Media obligations and mental health in sport

After days of speculation and controversy following Naomi Osaka's twitter announcement that she would not partake in any press announcements during Roland-Garros, Ms Osaka withdrew from the French Open, commenting that she "often felt that people have no regard for athletes’ mental health and this rings true whenever I see a press conference or partake in one." 

Since Ms Osaka’s withdrawal, a number of other high profile sports men and women have made similar decisions to withdraw from media or events citing their mental health, including US gymnast Simone Biles and English cricketer Ben Stokes.

In this post we take a look at the existing rules around media obligations and mental health in tennis, and consider how those rules may need to change in light of Ms Osaka’s actions, in tennis and beyond.

What rules are tennis players governed by?

Professional tennis players at the four major tournaments are bound by the International Tennis Federation’s Official Grand Slam Rules 2021 (the "Rules").  Article 1.E of the Rules requires players’ to partake in "reasonable promotional activities" and to "cooperate with the news". Failing to do so, unless “injured and physically unable to appear”, is subject to a USD $20,000 fine under Article III.H of the Grand Slam Code of Conduct (the “Code of Conduct”). The Rules and Code of Conduct therefore appear to leave a lacuna for individuals suffering mental health issues, unless those issues manifest into a physical condition, such as severe anxiety or panic attacks.

What are the sanctions and is there an appeals process?

Under Article III.X of the Code of Conduct, failure to cooperate with the media and participate with reasonable promotional activities is a "Player On-Site Offence".  Any player that is convicted of a violation of a Player On-Site Offence may appeal to the Director of the Grand Slam Board (“GSB”). The GSB is responsible for the coordination and management of activities of mutual interest to each of the Grand Slam tournaments, including: Grand Slam Tournament Rules, Regulations and Code of Conduct, Officiating, Tournament Calendars and relationships with governing bodies and third parties.

A player is only permitted to proceed with an appeal to the Director of the GSB once all existing fines have been paid.

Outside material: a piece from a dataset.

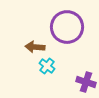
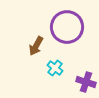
brown arrow: moved 1 px right, 1 px up; rotated 66 degrees counterclockwise
cyan cross: moved 8 px right, 2 px down
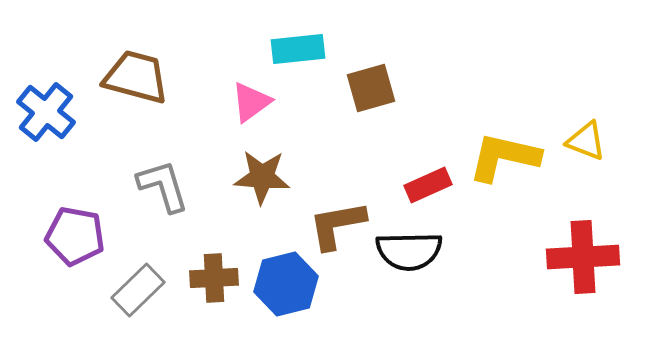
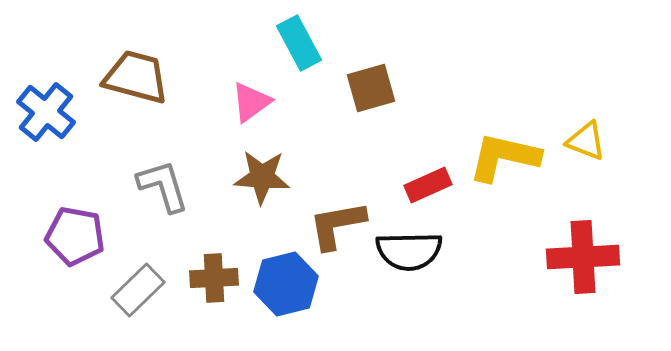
cyan rectangle: moved 1 px right, 6 px up; rotated 68 degrees clockwise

Notice of appeal must be in writing and filed by 5pm within 10 days after the last day of the relevant event. The Director of the GSB is then to conduct a reasonable investigation and can affirm or reverse (in whole or part) the decision. Where the decision is reversed, the fines are repaid to the player, however, there is no requirement to issue a private or public apology. If a decision is upheld, a player can appeal to the Court of Arbitration for Sport.

Sponsorship consequences

Breaches of the Rules may lead to issues with sponsors, though this will depend on whether the relevant conduct amounts to a breach of a sponsorship agreement, rather than simply whether it is a breach of the Rules. Commercial considerations between player and sponsor, and the court of public opinion, are also likely to play a large part in sponsor decision making. For example, there has been no suggestion of any action being taken against Cristiano Ronaldo following his infamous drink swap at Euro 2020, by sponsors or the tournament’s organisers. Conversely, and in different context, Lance Armstrong was dropped by 8 of his sponsors within 24 hours of them being made aware that he had been taking performance-enhancing drugs, and Skins, a sportswear company, pursued a claim against the cycling governing body for damages to the company's brand by association.

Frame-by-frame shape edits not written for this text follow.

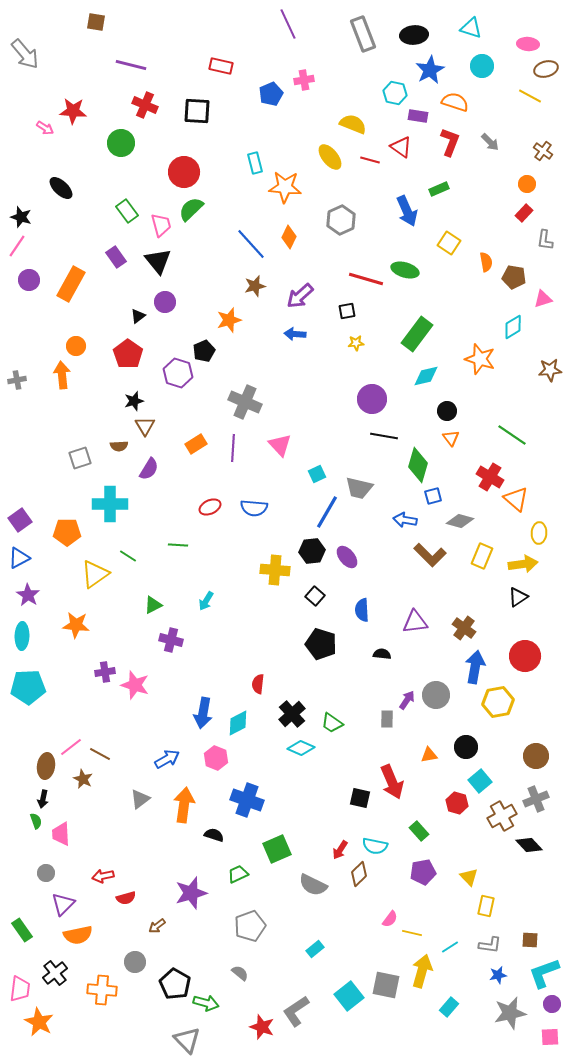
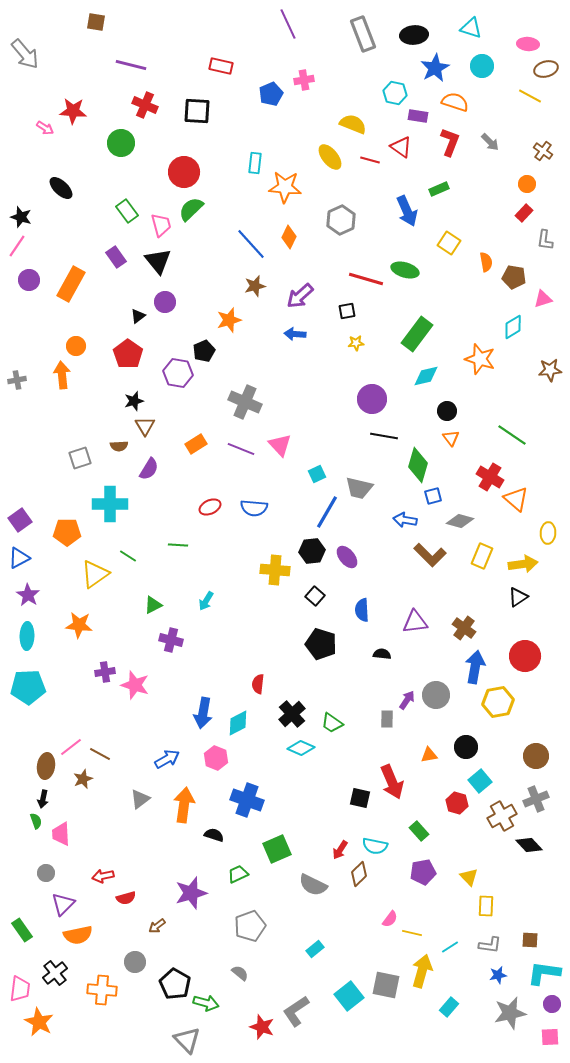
blue star at (430, 70): moved 5 px right, 2 px up
cyan rectangle at (255, 163): rotated 20 degrees clockwise
purple hexagon at (178, 373): rotated 8 degrees counterclockwise
purple line at (233, 448): moved 8 px right, 1 px down; rotated 72 degrees counterclockwise
yellow ellipse at (539, 533): moved 9 px right
orange star at (76, 625): moved 3 px right
cyan ellipse at (22, 636): moved 5 px right
brown star at (83, 779): rotated 24 degrees clockwise
yellow rectangle at (486, 906): rotated 10 degrees counterclockwise
cyan L-shape at (544, 973): rotated 28 degrees clockwise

As for Ms Osaka, many of her sponsors issued public statements supporting her decision and praising her courage in being open about mental health issues.

Do sports rules need to catch up with a society where mental health is rightly becoming recognised as an illness?

In Ms Osaka's blog featured on Time.com, she acknowledged the overwhelmingly positive response and support that she received. She wrote "Perhaps we should give athletes the right to take a mental break from media scrutiny on a rare occasion without being subject to strict sanctions".

Whilst other professions and companies encourage well-being initiatives and provide support for mental health, certain areas of the sports industry as a whole arguably need to do more, particularly around widening the definition of “injury” to include a mental health crisis. However, when the US gymnast Simone Biles withdrew from a number of events at the Tokyo Olympics, citing mental health issues, USA Gymnastics issued a statement in support of Simone, "We wholeheartedly support Simone's decision and applaud her bravery in prioritising her wellbeing. Her courage shows, yet again, why she is a role model for so many". The bravery shown by Ms Osaka therefore appears to have put mental health firmly in the spotlight and some sporting bodies have taken notice.

In a statement from the heads of the four grand slam tournaments shortly after Ms Osaka’s withdrawal from the French Open, they committed to “continually reviewing and discussing opportunities, together with the Tours and the players, to improve every aspect of the player experience, including with the media”. However, there has been no indication as to whether this will involve a review of the Rules. 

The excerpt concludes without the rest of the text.